Project organization for bioinformatics on HPC

A well-organized project is the difference between finishing a paper in a week and spending a week just finding your files. This guide gives you a concrete, opinionated system for structuring bioinformatics projects on RCAC clusters. Follow it from day one and you will save yourself hours of confusion later.

Why this matters

Three problems kill bioinformatics projects:

Reproducibility: You re-run an analysis six months later and get different results because you cannot remember which parameters, software versions, or reference genome you used.
Collaboration: A labmate asks to see your variant calls. You send them a path to a directory with 400 files and no explanation.
Quota and storage: Your pipeline crashes at 3 AM because scratch filled up with intermediate BAMs nobody cleaned.

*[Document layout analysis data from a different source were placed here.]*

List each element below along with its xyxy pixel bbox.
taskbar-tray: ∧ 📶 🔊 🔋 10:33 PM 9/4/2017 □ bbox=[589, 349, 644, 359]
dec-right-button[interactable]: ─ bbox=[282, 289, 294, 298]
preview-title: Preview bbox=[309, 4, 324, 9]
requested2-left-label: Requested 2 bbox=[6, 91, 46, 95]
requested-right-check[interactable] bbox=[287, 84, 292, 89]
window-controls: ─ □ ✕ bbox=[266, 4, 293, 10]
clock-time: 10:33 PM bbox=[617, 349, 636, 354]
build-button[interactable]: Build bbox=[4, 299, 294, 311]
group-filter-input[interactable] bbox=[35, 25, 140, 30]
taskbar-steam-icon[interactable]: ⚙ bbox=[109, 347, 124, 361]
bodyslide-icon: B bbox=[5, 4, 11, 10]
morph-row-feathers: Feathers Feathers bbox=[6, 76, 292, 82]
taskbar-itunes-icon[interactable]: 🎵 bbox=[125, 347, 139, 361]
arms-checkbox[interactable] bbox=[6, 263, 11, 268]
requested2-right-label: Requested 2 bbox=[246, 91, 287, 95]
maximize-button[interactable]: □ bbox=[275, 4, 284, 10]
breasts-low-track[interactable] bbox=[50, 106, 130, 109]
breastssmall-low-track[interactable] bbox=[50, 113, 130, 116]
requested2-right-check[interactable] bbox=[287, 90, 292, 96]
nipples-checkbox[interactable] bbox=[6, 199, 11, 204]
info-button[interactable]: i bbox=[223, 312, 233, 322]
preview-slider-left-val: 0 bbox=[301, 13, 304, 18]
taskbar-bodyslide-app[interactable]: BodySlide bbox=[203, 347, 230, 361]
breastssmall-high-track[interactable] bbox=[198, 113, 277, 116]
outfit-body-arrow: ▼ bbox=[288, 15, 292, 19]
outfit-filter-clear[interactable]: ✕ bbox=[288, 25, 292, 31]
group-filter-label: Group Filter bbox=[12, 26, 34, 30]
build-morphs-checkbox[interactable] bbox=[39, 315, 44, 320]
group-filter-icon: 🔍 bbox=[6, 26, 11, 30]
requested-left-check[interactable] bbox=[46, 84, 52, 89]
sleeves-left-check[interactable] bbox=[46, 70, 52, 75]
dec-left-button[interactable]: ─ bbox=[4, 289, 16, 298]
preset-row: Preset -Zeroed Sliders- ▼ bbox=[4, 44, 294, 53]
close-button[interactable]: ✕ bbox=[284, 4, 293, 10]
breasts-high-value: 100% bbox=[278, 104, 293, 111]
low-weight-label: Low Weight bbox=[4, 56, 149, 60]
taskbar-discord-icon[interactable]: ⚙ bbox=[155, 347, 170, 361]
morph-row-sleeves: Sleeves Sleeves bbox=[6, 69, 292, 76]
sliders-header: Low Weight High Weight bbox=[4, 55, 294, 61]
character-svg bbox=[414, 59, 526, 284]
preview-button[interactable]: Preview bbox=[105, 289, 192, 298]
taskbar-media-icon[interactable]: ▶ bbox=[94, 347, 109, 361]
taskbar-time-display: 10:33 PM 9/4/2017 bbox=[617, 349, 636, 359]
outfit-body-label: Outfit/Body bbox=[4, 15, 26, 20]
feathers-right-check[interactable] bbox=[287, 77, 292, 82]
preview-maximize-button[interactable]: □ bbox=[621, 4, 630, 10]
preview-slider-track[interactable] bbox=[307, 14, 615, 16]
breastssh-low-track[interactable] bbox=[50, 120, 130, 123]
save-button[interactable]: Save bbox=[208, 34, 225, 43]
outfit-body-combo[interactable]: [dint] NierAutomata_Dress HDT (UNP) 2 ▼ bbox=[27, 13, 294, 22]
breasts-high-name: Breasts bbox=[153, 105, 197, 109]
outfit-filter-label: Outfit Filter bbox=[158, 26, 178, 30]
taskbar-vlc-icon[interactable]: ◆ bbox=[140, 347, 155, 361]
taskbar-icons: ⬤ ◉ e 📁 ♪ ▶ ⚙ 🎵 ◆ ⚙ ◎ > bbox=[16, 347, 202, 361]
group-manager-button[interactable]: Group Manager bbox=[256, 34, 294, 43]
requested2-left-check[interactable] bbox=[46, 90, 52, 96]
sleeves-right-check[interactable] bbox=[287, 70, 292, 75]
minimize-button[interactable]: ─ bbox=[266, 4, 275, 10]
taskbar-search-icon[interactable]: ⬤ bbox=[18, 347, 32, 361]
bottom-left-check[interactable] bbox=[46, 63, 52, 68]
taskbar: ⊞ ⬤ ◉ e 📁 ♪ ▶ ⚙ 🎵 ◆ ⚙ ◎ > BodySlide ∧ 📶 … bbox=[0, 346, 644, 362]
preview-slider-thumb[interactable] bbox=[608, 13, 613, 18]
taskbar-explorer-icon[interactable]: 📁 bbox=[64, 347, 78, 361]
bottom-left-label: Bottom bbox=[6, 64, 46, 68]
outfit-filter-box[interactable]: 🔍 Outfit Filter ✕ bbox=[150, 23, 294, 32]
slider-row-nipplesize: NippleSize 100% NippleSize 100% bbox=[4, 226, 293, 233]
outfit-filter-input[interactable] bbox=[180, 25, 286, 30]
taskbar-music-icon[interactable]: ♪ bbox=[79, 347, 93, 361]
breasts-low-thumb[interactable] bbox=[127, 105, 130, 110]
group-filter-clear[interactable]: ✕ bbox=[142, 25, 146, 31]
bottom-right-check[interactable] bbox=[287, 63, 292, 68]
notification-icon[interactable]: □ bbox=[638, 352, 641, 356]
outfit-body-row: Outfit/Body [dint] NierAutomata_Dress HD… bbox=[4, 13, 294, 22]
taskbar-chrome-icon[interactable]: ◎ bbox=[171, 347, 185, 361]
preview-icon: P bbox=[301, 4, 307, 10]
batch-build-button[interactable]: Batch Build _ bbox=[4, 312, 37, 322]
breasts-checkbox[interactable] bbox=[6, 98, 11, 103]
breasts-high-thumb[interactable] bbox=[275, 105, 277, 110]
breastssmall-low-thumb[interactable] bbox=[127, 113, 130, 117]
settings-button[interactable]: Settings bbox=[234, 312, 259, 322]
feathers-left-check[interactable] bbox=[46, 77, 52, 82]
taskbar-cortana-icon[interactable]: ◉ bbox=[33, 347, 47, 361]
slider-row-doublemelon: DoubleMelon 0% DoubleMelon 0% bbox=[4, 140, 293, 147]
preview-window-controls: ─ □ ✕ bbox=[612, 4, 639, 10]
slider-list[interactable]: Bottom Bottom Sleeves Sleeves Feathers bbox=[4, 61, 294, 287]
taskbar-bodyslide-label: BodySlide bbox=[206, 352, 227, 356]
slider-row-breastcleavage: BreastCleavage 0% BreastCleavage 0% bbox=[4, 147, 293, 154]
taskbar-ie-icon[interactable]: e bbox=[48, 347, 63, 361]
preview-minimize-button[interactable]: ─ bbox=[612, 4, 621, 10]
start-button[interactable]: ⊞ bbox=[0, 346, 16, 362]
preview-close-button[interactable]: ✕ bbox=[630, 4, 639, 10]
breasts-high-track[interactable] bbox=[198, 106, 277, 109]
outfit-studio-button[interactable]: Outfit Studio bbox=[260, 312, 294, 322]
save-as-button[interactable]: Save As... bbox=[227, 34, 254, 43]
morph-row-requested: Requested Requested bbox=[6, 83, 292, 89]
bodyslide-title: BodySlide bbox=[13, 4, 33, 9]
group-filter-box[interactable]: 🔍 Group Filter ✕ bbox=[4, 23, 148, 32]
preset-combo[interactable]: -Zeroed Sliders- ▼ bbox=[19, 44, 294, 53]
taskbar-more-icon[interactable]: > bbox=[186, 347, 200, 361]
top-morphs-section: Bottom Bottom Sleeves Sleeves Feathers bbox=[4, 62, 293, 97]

A standard directory layout, consistent naming, and a few habits solve all three. The rest of this guide shows you exactly how.

Recommended directory structure

Use this layout for every new project. The numbered prefixes force a logical reading order and sort correctly in ls.

Directory20250505_AirwayStudy_RNAseq/
- Directory00_meta/
  - README.md
  - sample_manifest.tsv
  - methods.md
  - software_versions.txt
- Directory01_data/
  - Directoryraw/ Read-only! Never modify these files.
    sample_A_R1.fastq.gz
    sample_A_R2.fastq.gz
    genome.fa
    annotation.gff3
  - Directoryprocessed/
    sample_A_R1_trimmed.fastq.gz
- Directory02_scripts/
  - 01_qc-fastqc.sh
  - 02_trim-fastp.sh
  - 03_align-star.sh
  - 04_count-featurecounts.sh
  - 05_de-deseq2.R
- Directory03_analysis/
  - Directorya_fastqc/
    …
  - Directoryb_trimming/
    …
  - Directoryc_alignment/
    …
  - Directoryd_counts/
    …
- Directory04_results/
  - Directoryfigures/
    …
  - Directorytables/
    …
  - multiqc_report.html
- Directory99_logs/
  - 01_qc_12345.out
  - 01_qc_12345.err

Directory	Purpose
`00_meta/`	Project documentation: README, sample manifest, methods notes, software versions. The first place anyone should look.
`01_data/raw/`	Untouched input files from sequencing or collaborators. Treat as read-only.
`01_data/processed/`	Cleaned or reformatted data (trimmed reads, filtered VCFs used as inputs to later steps).
`02_scripts/`	All analysis code. Numbered in execution order so the pipeline is self-documenting.
`03_analysis/`	Working outputs from each pipeline step. Use lettered subdirectories to separate stages. Create a new version folder (e.g., `c_alignment.v2/`) when re-running with different parameters rather than overwriting.
`04_results/`	Publication-ready figures, summary tables, and reports. Only final, polished outputs go here.
`99_logs/`	SLURM stdout/stderr logs. Essential for debugging and documenting resource usage.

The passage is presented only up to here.